I grew up with the Christmas Pickle tradition, secure in the knowledge that this was part of my heritage – although I have no memory of my parents celebrating the tradition. It’s origin was told to me as a German-American tradition and I’ve thought of it as part of my heritage since I was a child. But it appears my childhood knowledge was a bit skewed.
For those of you unfamiliar with the tradition, it goes something like this (with variations). Late on Christmas Eve, parents hide a pickle ornament deep within the branches of the Christmas tree. On Christmas morning, the first child to find the pickle ornament on the tree receives an extra present from St. Nicholas. The first adult who finds the ornament is said to have good luck for the next year.

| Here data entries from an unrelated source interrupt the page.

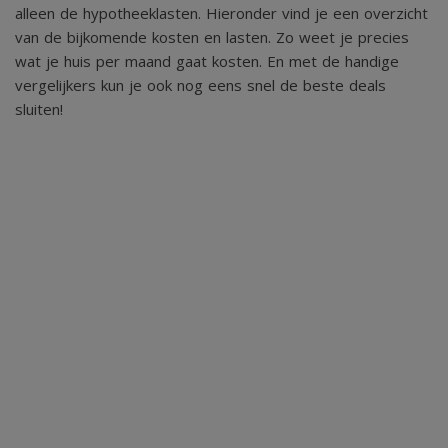
alleen de hypotheeklasten. Hieronder vind je een overzicht
van de bijkomende kosten en lasten. Zo weet je precies
wat je huis per maand gaat kosten. En met de handige
vergelijkers kun je ook nog eens snel de beste deals
sluiten!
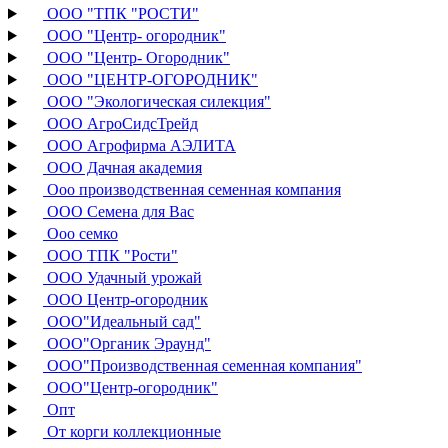
ООО "ТПК "РОСТИ"
ООО "Центр- огородник"
ООО "Центр- Огородник"
ООО "ЦЕНТР-ОГОРОДНИК"
ООО "Экологическая силекция"
ООО АгроСидсТрейд
ООО Агрофирма АЭЛИТА
ООО Дачная академия
Ооо производственная семенная компания
ООО Семена для Вас
Ооо семко
ООО ТПК "Рости"
ООО Удачный урожай
ООО Центр-огородник
ООО"Идеальный сад"
ООО"Органик Эраунд"
ООО"Производственная семенная компания"
ООО"Центр-огородник"
Опт
От корги коллекционные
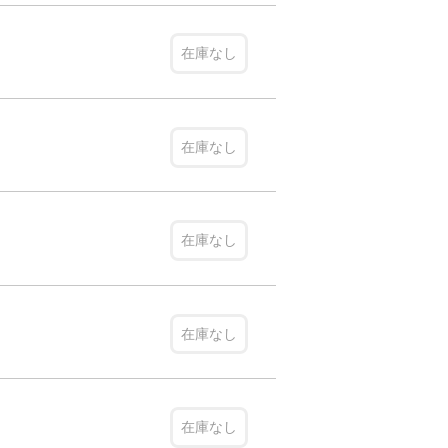
在庫なし
在庫なし
在庫なし
在庫なし
在庫なし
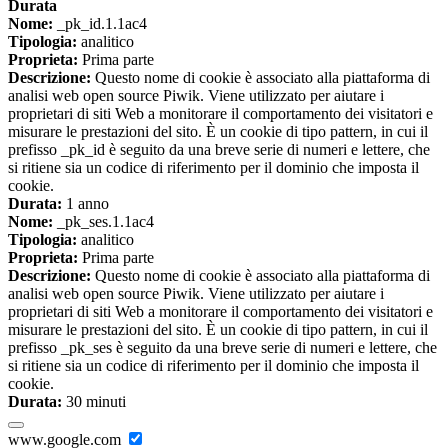
Durata
Nome:
_pk_id.1.1ac4
Tipologia:
analitico
Proprieta:
Prima parte
Descrizione:
Questo nome di cookie è associato alla piattaforma di
analisi web open source Piwik. Viene utilizzato per aiutare i
proprietari di siti Web a monitorare il comportamento dei visitatori e
misurare le prestazioni del sito. È un cookie di tipo pattern, in cui il
prefisso _pk_id è seguito da una breve serie di numeri e lettere, che
si ritiene sia un codice di riferimento per il dominio che imposta il
cookie.
Durata:
1 anno
Nome:
_pk_ses.1.1ac4
Tipologia:
analitico
Proprieta:
Prima parte
Descrizione:
Questo nome di cookie è associato alla piattaforma di
analisi web open source Piwik. Viene utilizzato per aiutare i
proprietari di siti Web a monitorare il comportamento dei visitatori e
misurare le prestazioni del sito. È un cookie di tipo pattern, in cui il
prefisso _pk_ses è seguito da una breve serie di numeri e lettere, che
si ritiene sia un codice di riferimento per il dominio che imposta il
cookie.
Durata:
30 minuti
www.google.com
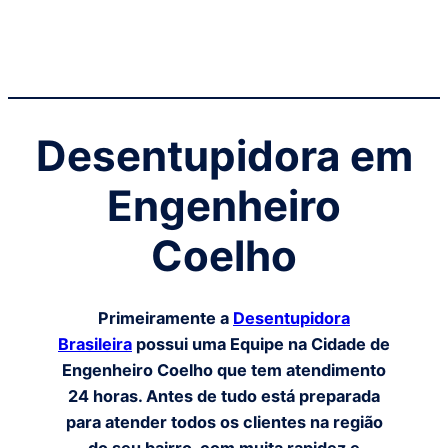
Desentupidora em
Engenheiro
Coelho
Primeiramente a
Desentupidora
Brasileira
possui uma Equipe na Cidade de
Engenheiro Coelho
que tem atendimento
24 horas. Antes de tudo está preparada
para atender todos os clientes na região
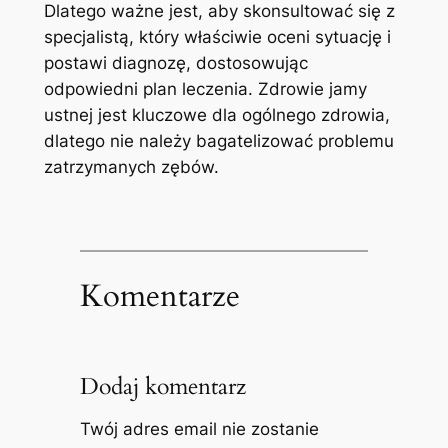
Dlatego ważne jest, aby skonsultować się z
specjalistą, ‍który właściwie oceni sytuację i⁢
postawi diagnozę, dostosowując
odpowiedni plan ⁢leczenia. Zdrowie‌ jamy‌
ustnej jest kluczowe dla ‍ogólnego zdrowia,
dlatego nie należy bagatelizować problemu
zatrzymanych zębów.
Komentarze
Dodaj komentarz
Twój adres email nie zostanie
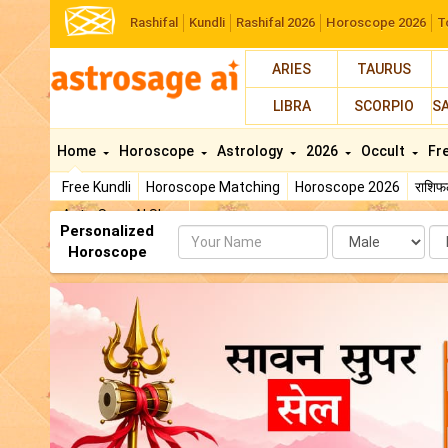
Rashifal
Kundli
Rashifal 2026
Horoscope 2026
T
ARIES
TAURUS
LIBRA
SCORPIO
S
Home
Horoscope
Astrology
2026
Occult
Fr
Free Kundli
Horoscope Matching
Horoscope 2026
राशि
AstroSage AI Shop
Personalized
Name
Da
Horoscope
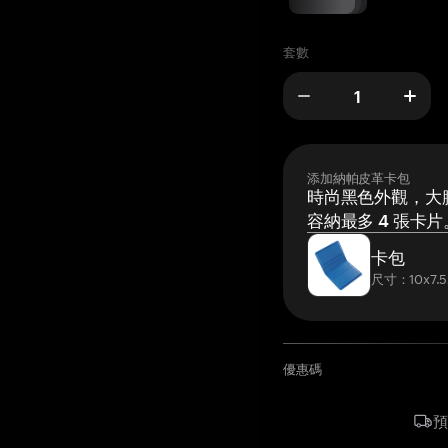
套數
添加納帕皮革卡包
時尚黑色外觀，大膽
容納最多 4 張卡片
卡包
尺寸：10x7.5
優惠碼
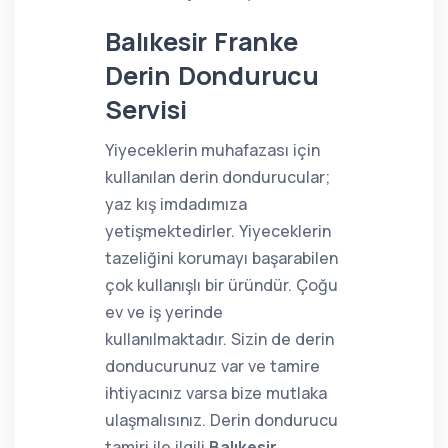
Balıkesir Franke
Derin Dondurucu
Servisi
Yiyeceklerin muhafazası için
kullanılan derin dondurucular;
yaz kış imdadımıza
yetişmektedirler. Yiyeceklerin
tazeliğini korumayı başarabilen
çok kullanışlı bir üründür. Çoğu
ev ve iş yerinde
kullanılmaktadır. Sizin de derin
donducurunuz var ve tamire
ihtiyacınız varsa bize mutlaka
ulaşmalısınız. Derin dondurucu
tamiri ile ilgili
Balıkesir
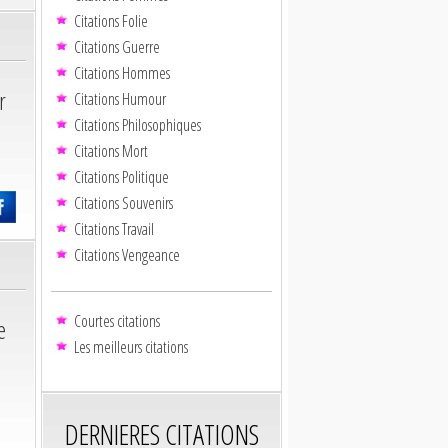
Citations Folie
Citations Guerre
Citations Hommes
r
Citations Humour
Citations Philosophiques
Citations Mort
Citations Politique
Citations Souvenirs
Citations Travail
Citations Vengeance
Courtes citations
e
Les meilleurs citations
DERNIERES CITATIONS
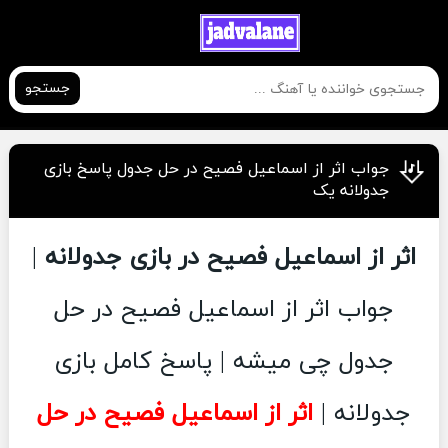
جستجو
جواب اثر از اسماعیل فصیح در حل جدول پاسخ بازی
جدولانه یک
اثر از اسماعیل فصیح در بازی جدولانه
|
جواب اثر از اسماعیل فصیح در حل
جدول چی میشه | پاسخ کامل بازی
جدولانه |
اثر از اسماعیل فصیح در حل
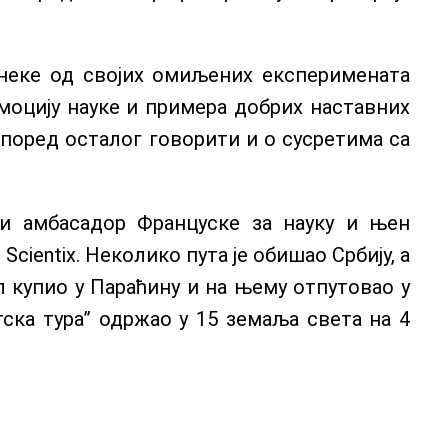
о неке од својих омиљених експеримената
омоцију науке и примера добрих наставних
 поред осталог говорити и о сусретима са
 и амбасадор Француске за науку и њен
Scientix. Неколико пута је обишао Србију, а
кл купио у Параћину и на њему отпутовао у
тска тура” одржао у 15 земаља света на 4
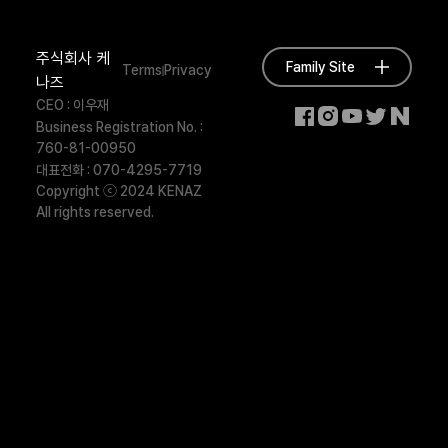
주식회사 케
Family Site
Terms
Privacy
나즈
CEO : 이우재
Business Registration No. :
760-81-00950
대표전화 : 070-4295-7719
Copyright ⓒ 2024 KENAZ
All rights reserved.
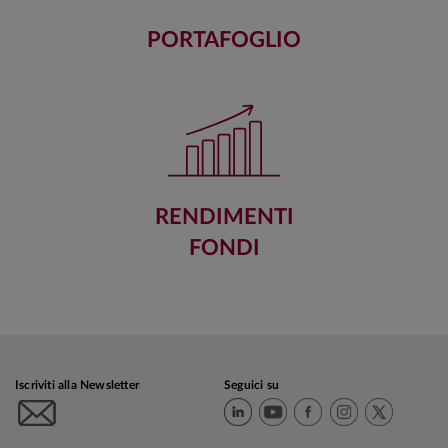
PORTAFOGLIO
RENDIMENTI
FONDI
Iscriviti alla Newsletter
Seguici su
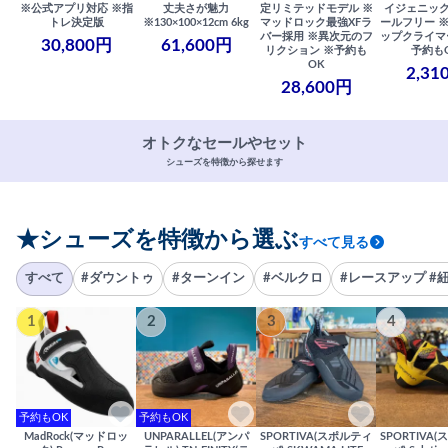
※公式アプリ対応 ※指
丈夫さが魅力
定リミテッドモデル ※
イジェニック
トレ決定版
※130×100×12cm 6kg
マッドロック最強XFラ
ールフリー 
バー採用 ※異次元のフ
ップクライマ
30,800円
61,600円
リクション ※予約も
予約も
OK
2,31
28,600円
オトクなセールやセット
シューズを特徴から探せます
★シューズを特徴から選ぶ
すべて見る
すべて
#ダウントゥ
#ターンイン
#ベルクロ
#レースアップ #
1
2
3
4
予約もOK
予約もOK
MadRock(マッドロッ
UNPARALLEL(アンパ
SPORTIVA(スポルティ
SPORTIVA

Imagine my dismay when I learned this is not truly a German tradition. It’s German origin has been disputed for many reasons. One being that St. Nicholas doesn’t arrive until December 5 or 6 in Germany. So he can’t provide that extra gift for the pickle-finder. Apparently Germany is not very familiar with the pickle tradition either.
What is the origin of this childhood memory that has just been tarnished when the truth was uncovered? (Yes, I admit it. I just now discovered that what I thought was common practice in German households is a myth.)
One version is traced to a Bavarian born immigrant who enlisted in the 103rd Pennsylvania Infantry. He was captured in North Carolina in 1864 and taken to Camp Sumter in Georgia. This story tells us that he was near death from starvation on Christmas Eve and a guard gave him a pickle out of compassion. He credited the pickle with saving his life and once he was reunited with his family he began the tradition of hiding a pickle on the Christmas tree. (Ah, the power of the pickle!)
And Berrien Springs, Michigan is known as the Pickle Capital of the World. Not the United States, but the world. Twice a year the city holds a Picklefest, complete with a parade led by the Grand Dillmeister. There are recipe and decorating contests, three legged races, and free pickles for all! (Did I mention this is held twice a year? It does bear repeating.)
And I thought this was just a quaint custom that was a German-American secret.
But wait. It gets better. Take two minutes to view The Carol of the Christmas Pickle by Firehouse Dallas. For the Christmas Pickle fan, it’s well worth the time.
This year I have an expanded perspective on this unique bit of Christmas. It’s a bit disenchanting. I think I can adapt. But please don’t tell my mother. Let her keep the legends she grew up with.